It was only three years ago when the political lines converged. On Tax Day at Austin City Hall, Gov. Rick Perry spoke to a crowd of noisy, rowdy Texans in the sort of assembly that quickly became common as the Tea Party wave swept Texas and the country.
That crested as Perry was crystallizing his own views on Texas and Washington and fiscal conservatism. It seeded the anti-Washington message of his 2010 race for re-election as governor, found fuller expression in his book, Fed Up! which was published days after that election, and served as the rationale behind his abortive race for president. And now the governor wants others to get in line, before the elections and before the legislative session that begins in January.
"I did three that day — Austin, Arlington and then one at a baseball park in Fort Worth, where the Cats play," Perry said on the phone this week, remembering the Tax Day rallies. "That was the day I realized how real the Tea Party was.
"I obviously had a message about Washington's overreach," he said. "Over the course of the months and years, that has refined down to a tight 10th Amendment message."
The rallies have subsided, and the ideas of the Taxed Enough Already folks have been subsumed into the mainstream Republican Party. Perry is still working it, though. On Monday, he will unveil a financial pledge and challenge candidates in Texas to sign on, agreeing to oppose new taxes and tax increases, to cut "duplicative" programs and agencies in state government, and to push budget ideas that he has been touting for years, like requiring lawmakers to spend state revenue collected for specific programs on those programs, instead of diverting the money to other uses.
It's like the pledges that made the anti-tax activist Grover Norquist famous, but with more promises and with the clout of a governor behind it. Norquist has state and federal lawmakers all over the country quaking with fear of what might happen if they pass a tax bill. Whatever you might think of that, it's an interesting exercise in stimulus and response.
Imagine how it might work for someone with the power of public office. Perry can support or oppose Republicans in elections — a strong card to play with just six weeks left before the primaries. After the general election, lawmakers will walk into a legislative session where the guy with the pledges has veto power over their bills.
"I think we're at a unique time that we can reset the budgeting game in Texas," Perry said. "We could have well over half the House with one term or less, and maybe five new senators who are considerably more conservative.
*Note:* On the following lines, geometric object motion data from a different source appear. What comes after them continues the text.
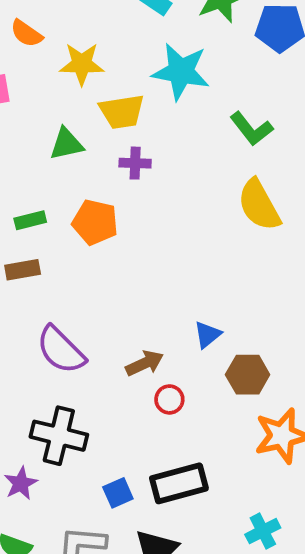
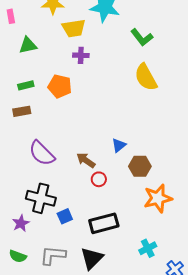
green triangle: (66, 144) -> (28, 45), moved
brown arrow: (145, 363) -> (86, 160), turned -120
blue square: (118, 493) -> (65, 216), moved

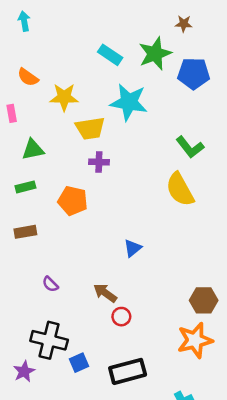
green L-shape: (142, 37) -> (190, 147), moved
green rectangle: (26, 85) -> (25, 187), moved
blue triangle: (119, 145) -> (133, 248), moved
purple semicircle: (42, 153) -> (50, 284), size x0.5
brown hexagon: (140, 166) -> (204, 300), moved

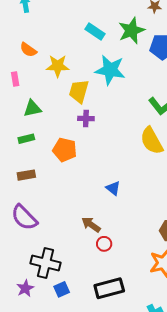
yellow trapezoid: (90, 128) -> (79, 91), turned 115
blue triangle: (133, 248) -> (113, 188), turned -42
purple semicircle: (50, 284) -> (24, 218), moved, size x2.0
blue square: (79, 363) -> (62, 289), moved

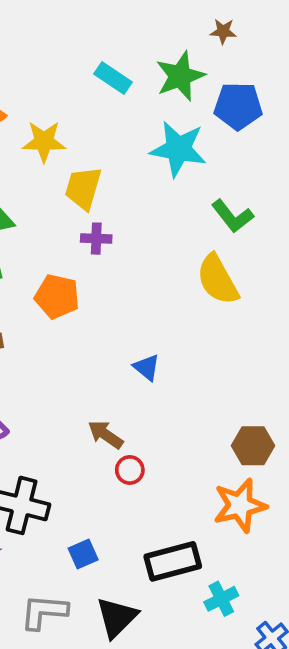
cyan star: (110, 70) -> (178, 149), moved
black rectangle: (109, 288) -> (173, 561), moved
blue square: (62, 289) -> (83, 554), moved

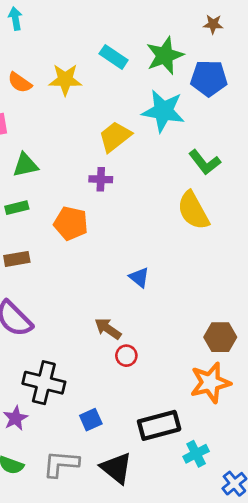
brown star: (223, 31) -> (213, 24), moved
yellow star: (44, 141) -> (65, 80), moved
yellow trapezoid: (83, 188) -> (115, 137), moved, turned 36
black triangle: (117, 617) -> (116, 468), turned -36

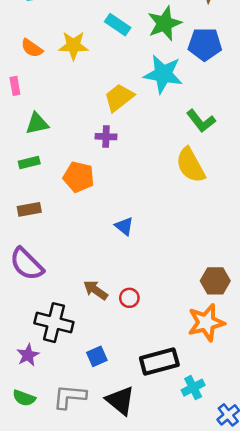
blue triangle: (139, 277) -> (124, 226), moved
brown arrow: (108, 329) -> (96, 290), moved

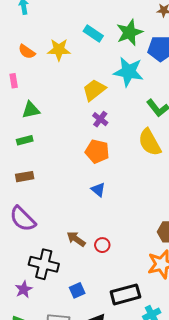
purple cross: (106, 137) -> (100, 119), moved, turned 35
orange pentagon: (79, 177) -> (97, 151), moved

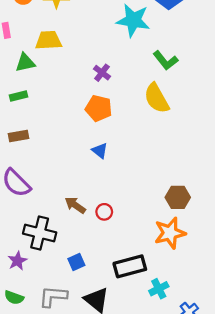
yellow trapezoid: (94, 90) -> (49, 40), moved, turned 35

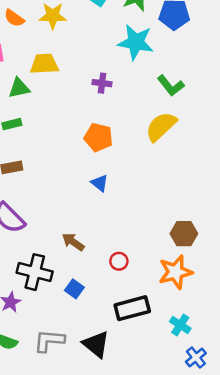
purple cross: (102, 73) -> (102, 83), moved, turned -30
yellow semicircle: (157, 98) -> (161, 126), turned 76
red circle: (104, 212) -> (119, 261), moved
blue square: (76, 262) -> (74, 289), moved, turned -30
cyan cross: (159, 289) -> (180, 325), moved, turned -30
I've looked at the landscape. I'm going to be the senior statesman, so to speak. This is the time."
Perry said many of the candidates running for office now, and those who were elected in the Republican landslide in 2010, were either influenced, inspired or recruited by the Tea Party. What if they pledged to toe the line as they begin their terms, and for years remain bound to the promises they make now?
"I wanted people to be talking about it between now and the 29th of May, in time for the candidates to get their arms around it," Perry said.
"I wanted to get it into the groundwater. It isn't just the primary. I want candidates and voters thinking about this going into the next legislative session."
Perry's term runs through 2014, and he has told private groups that he plans to run for re-election. Some read that as a real possibility. Lots of handicappers thought he wouldn't run for re-election in 2010, but he did — and won handily. It's easy to believe it now because it happened then. Some think he's laying out the possibility to counter suspicions that he's a lame duck. Nobody in power wants to be disregarded after leaving office, much less before the term ends.
Perry isn't openly building a legacy. He and the crowds he met three years ago, he said, fed off each other. This could outlast him without belonging to him.
"It's an organic movement," he said. "Nobody's the head of the Tea Party."